The pH value and humidity in the external auditory canal are changed by the fungal patients in the auditory canal due to the factors of pus stimulation, swimming, ear digging and the like, so that the fungal patients in the auditory canal are easy to cause the disease. In addition, patients with low collective resistance and long-term oral administration of antibiotics and hormones are also susceptible to this disease. And the prevalence rate is increasing, more and more patients with fungal infection of the auditory canal come to the hospital for treatment. The main pathogenic bacteria include yeast, candida, pullulans, aspergillus, mucor, actinomycetes, penicillium, etc. Oral drug therapy cannot effectively act on a target position, and local administration is reasonable and effective.
The clinic treatment for the otomycosis mainly comprises the following methods by taking an external medicine as a main part:
(1) After the ear is thoroughly debrided, fungus inhibiting solutions such as boric acid alcohol, salicylic acid alcohol and compound resorcinol solution are used for ear dripping, the method is simple to operate, but the medicaments can generate cauterization, stinging and other reactions after being used, so that the treatment compliance of patients is seriously influenced, the treatment thoroughness is difficult to ensure, and the medicinal liquid has the defects of difficult preparation, non-ideal preservation and the like.
(2) The conventional medicines such as clotrimazole ointment, dacron Ning Shuang and the like are used for coating, so that the medicine has the advantage of mild medicine property, does not generate adverse reaction, has poor overall curative effect, is difficult to accept by patients, and is difficult to uniformly coat the medicine on all parts suffering from diseases due to physiological bending and stenosis of external auditory meatus.
(3) The ear bath treatment with antifungal medicine, such as fluconazole injection, has long duration of the liquid medicine in the external auditory canal, and the liquid medicine soaking the whole external auditory canal has better treatment effect than the two methods, but has certain irritation and can not ensure stable clinical effect.

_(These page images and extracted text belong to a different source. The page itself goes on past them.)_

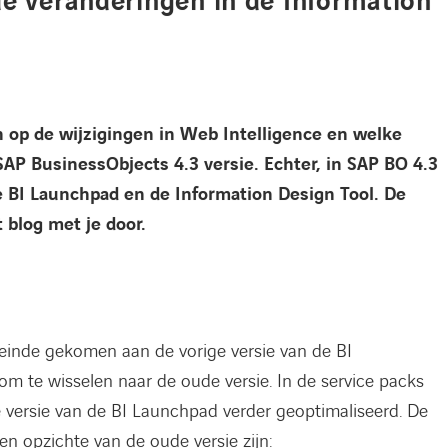
de veranderingen in de Information
n op de wijzigingen in Web Intelligence en welke
 SAP BusinessObjects 4.3 versie. Echter, in SAP BO 4.3
e BI Launchpad en de Information Design Tool. De
 blog met je door.
n einde gekomen aan de vorige versie van de BI
m te wisselen naar de oude versie. In de service packs
e versie van de BI Launchpad verder geoptimaliseerd. De
en opzichte van de oude versie zijn:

The antifungal medicines in the market are mostly in the form of azoles, and most of the antifungal medicines are orally taken, and the ear drop preparation is a good choice for treating the fungus in the auditory canal, and although the application of the ear drop preparation containing itraconazole or voriconazole and other components is not universal, the main reason is that the prescription of the preparation is not mature enough, and the safety and the effectiveness are yet to be researched and proved. Therefore, in order to solve the inconvenience and the defect of the treatment effect of the current treatment mode, development of a novel fungus preparation for auditory meatus is urgently needed.
Disclosure of Invention
The invention aims to overcome the defects of the prior art and provide the ear drops for treating the fungus in the auditory canal, which have the advantages of good antibacterial effect, high cure rate, simple administration, uniform spraying, small stimulation to the ear and easy preservation, and the preparation method thereof.
In order to solve the technical problems, the invention adopts the following technical scheme.

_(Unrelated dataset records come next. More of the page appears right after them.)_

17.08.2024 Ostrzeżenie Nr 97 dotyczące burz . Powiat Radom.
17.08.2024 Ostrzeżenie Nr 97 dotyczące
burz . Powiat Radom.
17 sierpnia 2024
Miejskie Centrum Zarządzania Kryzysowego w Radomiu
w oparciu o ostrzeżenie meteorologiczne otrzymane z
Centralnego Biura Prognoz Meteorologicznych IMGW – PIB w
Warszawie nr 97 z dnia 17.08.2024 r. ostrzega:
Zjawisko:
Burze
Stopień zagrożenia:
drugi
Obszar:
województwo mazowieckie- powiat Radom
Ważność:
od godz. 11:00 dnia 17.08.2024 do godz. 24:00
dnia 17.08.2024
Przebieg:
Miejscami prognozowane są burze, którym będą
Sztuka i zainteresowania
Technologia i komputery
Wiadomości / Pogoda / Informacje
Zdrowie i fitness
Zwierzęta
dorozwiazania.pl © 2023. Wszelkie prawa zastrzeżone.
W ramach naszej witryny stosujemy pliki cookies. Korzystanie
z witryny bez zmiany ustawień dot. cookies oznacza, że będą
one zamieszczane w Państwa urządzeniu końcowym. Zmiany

An ear drop for treating ear canal fungi, which comprises the following components in percentage by mass:
in the ear drops for treating the ear canal fungi, preferably, the ear drops for treating the ear canal fungi comprise the following components in percentage by mass:
in the ear drops for treating the ear canal fungi, preferably, the ear drops for treating the ear canal fungi further comprise one or more of a suspension stabilizer, a transdermal agent and a preservative, wherein the moisture retention solubilizer accounts for 0.6-1.2% of the weight of the ear drops, the transdermal agent accounts for 0.55-1.5% of the weight of the ear drops, and the preservative accounts for 0.03-0.1% of the weight of the ear drops.
In the above ear drops for treating fungus in ear canal, preferably, the preservative comprises one or more of lysozyme, methyl paraben, ethyl paraben and benzoic acid.
In the ear drops for treating the fungus in the auditory canal, preferably, the lysozyme is chitinase and/or dextranase.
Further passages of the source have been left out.